Gehenna, Tophet, and the Second Death

Is Gehenna Another Name for Hell?

The word Gehenna has a history as intriguing as it is obscure.  In the beginning of Israel’s history as a nation, when Joshua and Eleazar were dividing the land of Canaan among the tribes, there lived, or had lived, a man named Hinnom.  We know nothing about him, not even whether or not he was an Israelite. All we know is that he had at least one son. Just once, late in Israel’s history, “children of Hinnom” is mentioned (2Kgs. 23:10), but that could be a reference to Hinnom’s grand-descendants and not to sons and daughters; so, whether Hinnom sired more than one son remains a mystery.  The name of Hinnom’s son, or of any other relative, also is unknown.  The valley named for the son of Hinnom was at the base of the mountain upon which Jerusalem stood, to the south.

In the gospels, the valley was called Gehenna.  About seventy-five percent of the time when Jesus referred to the place of punishment for the wicked dead, the word he used was neither Sheol nor Hades.  It was instead the Hebrew word Gehenna, which is derived from the Old Testament name of the Valley of the Son of Hinnom.

It is significant that whenever Jesus mentioned people going into Gehenna, he always said they would be “cast into Gehenna”; he never says they would be cast down into Gehenna, as when he spoke of Hell (e.g., Mt. 11:23).  This is because Gehenna was Jesus’ term for the Lake of Fire, not Hell, and the Lake of Fire is not down, in the heart of the earth.  We learn from the book of Revelation that the Lake of Fire will continue forever, with tormented souls in it, but Jesus said this Heaven and earth, which includes the Hell beneath it, will be destroyed.  He described the fire in Gehenna as “eternal” (Mt. 18:8), adding that it is an “unquenchable fire” (Mk. 9:45).  These phrases cannot describe the fires of Hell, for Hell itself will be destroyed (Rev. 20:14).

Here are the eleven places where Jesus used the word Gehenna:

Matthew 5:22

“I say to you that everyone who is angry with his brother without cause will be liable to the Judgment, and whoever says to his brother, ‘Raca!’ will be accountable to the Council, and whoever says, ‘You fool!’ is in danger of fiery Gehenna.”

Matthew 5:29–30 ( = Matthew 18:9)

“If your right eye offends you, tear it out and cast it away from you!  It is better for you that one of your members perish, and not that your whole body be cast into Gehenna.  And if your right hand offends you, cut if off and cast it from you!  It is better for you that one of your members perish, and not that your whole body be cast into Gehenna.”

Mark 9:43–44 ( = vv. 45–46 and 47–48)

“And if your hand should offend you, cut it off!
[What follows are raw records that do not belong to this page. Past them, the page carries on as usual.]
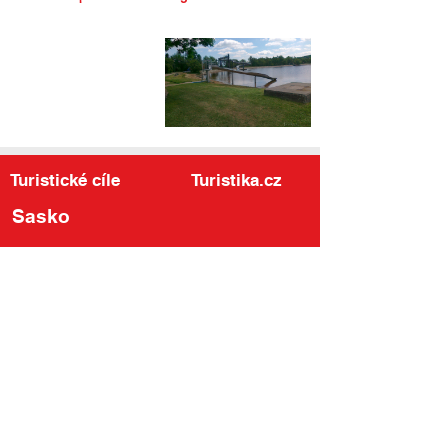
Turistické cíle
Turistika.cz
Sasko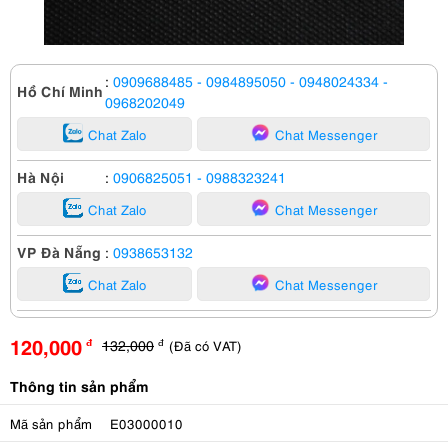
:
0909688485
- 0984895050
- 0948024334
-
Hồ Chí Minh
0968202049
Chat Zalo
Chat Messenger
Hà Nội
:
0906825051
- 0988323241
Chat Zalo
Chat Messenger
VP Đà Nẵng
:
0938653132
Chat Zalo
Chat Messenger
120,000
132,000
(Đã có VAT)
đ
đ
Thông tin sản phẩm
Mã sản phẩm
E03000010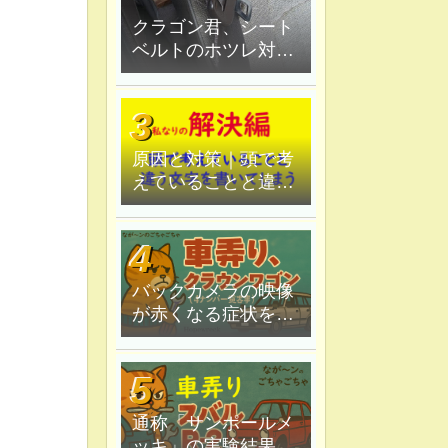
クラゴン君、シート
ベルトのホツレ対策
修理、ハンダ鏝で炙
ってみる
原因と対策｜頭で考
えていることと違う
文字を書いてしま
う。
バックカメラの映像
が赤くなる症状を原
因追究＆解決
通称「サンポールメ
ッキ」の実験結果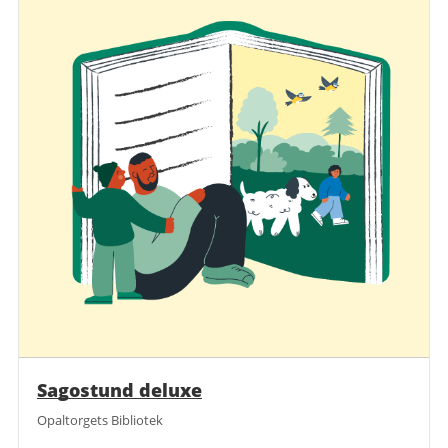
Sagostund deluxe
Opaltorgets Bibliotek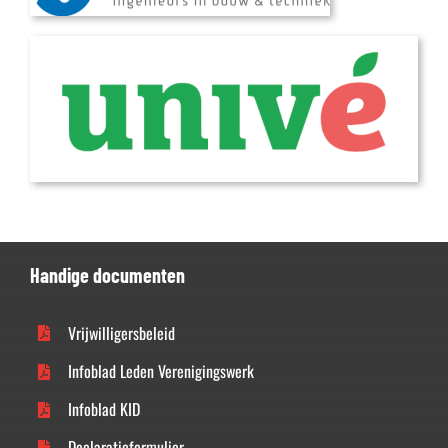
Handige documenten
Vrijwilligersbeleid
Infoblad Leden Verenigingswerk
Infoblad KID
Declaratieformulier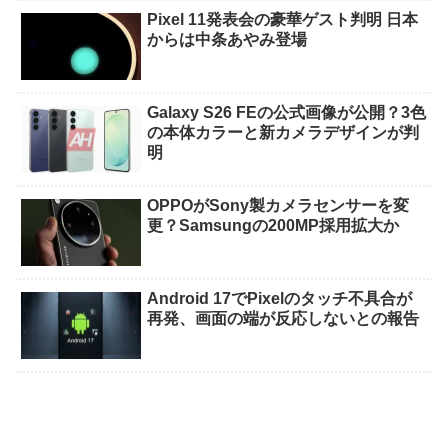
Pixel 11発表会の豪華ゲスト判明 日本
からは中条あやみ登場
Galaxy S26 FEの公式画像が公開？3色
の本体カラーと新カメラデザインが判
明
OPPOがSony製カメラセンサーを変
更？Samsungの200MP採用拡大か
Android 17でPixelのタッチ不具合が
再発、画面の端が反応しないとの報告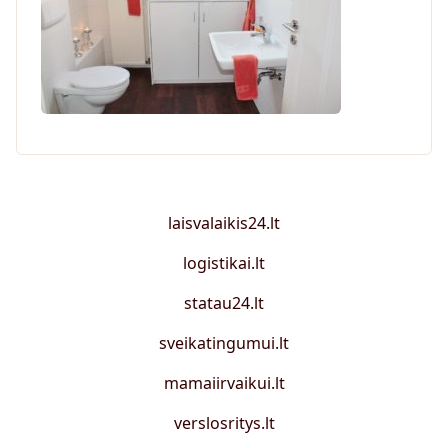
laisvalaikis24.lt
logistikai.lt
statau24.lt
sveikatingumui.lt
mamaiirvaikui.lt
verslosritys.lt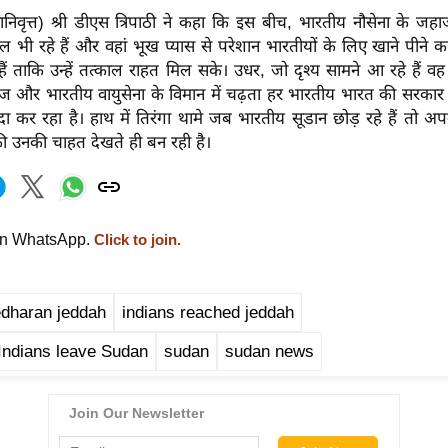
ेवानिवृत्त) श्री डीएस त्रिपाठी ने कहा कि इस बीच, भारतीय नौसेना के जह
ल भी रहे हैं और वहां भूख प्यास से परेशान भारतीयों के लिए खाने पीने 
ैं ताकि उन्हें तत्काल राहत मिल सके। उधर, जो दृश्य सामने आ रहे हैं वह दर
ाज और भारतीय वायुसेना के विमान में चढ़ता हर भारतीय भारत की सरका
दा कर रहा है। हाथ में तिरंगा थामे जब भारतीय सूडान छोड़ रहे हैं तो अप
की उनकी चाहत देखते ही बन रही है।
on WhatsApp.
Click to join.
edharan jeddah
indians reached jeddah
Indians leave Sudan
sudan
sudan news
It is better for you to enter into life maimed than with two hands to go into Gehenna, into the unquenchable fire, where their worm[7] does not die, and the fire is not quenched.”

Matthew 10:28 ( = Luke 12:4–5)

“Do not be afraid of those who kill the body but cannot kill the soul; rather, fear Him who is able to destroy both soul and body in Gehenna.”

Matthew 23:15

“Woe to you, scribes and Pharisees! Hypocrites! You compass land and sea to make one convert, and when he is made, you make him twice as much a son of Gehenna as yourselves.”

Matthew 23:33

You snakes!  You offspring of vipers!  How can you escape the damnation of Gehenna?”

Looking into Gehenna

The similarity between Jesus’ description of Gehenna and God’s description of the Lake of Fire through the prophet Isaiah is remarkable. Jesus said, “It is better for you to enter into life maimed than with two hands to go into Gehenna, into the unquenchable fire, where their worm does not die, and the fire is not quenched.”  Compare that with this from Isaiah 66:24, keeping in mind that Isaiah is speaking of how things will be after the Final Judgment: “[God’s saints] will go out [from worshipping God on the new earth] and look at the dead bodies of men who rebelled against me, for their worm will not die, and their fire will not be quenched, and they will be an abhorrence to all flesh.” This cannot be a reference to Hell because according to John’s revelation, Death and Hell will have already been destroyed.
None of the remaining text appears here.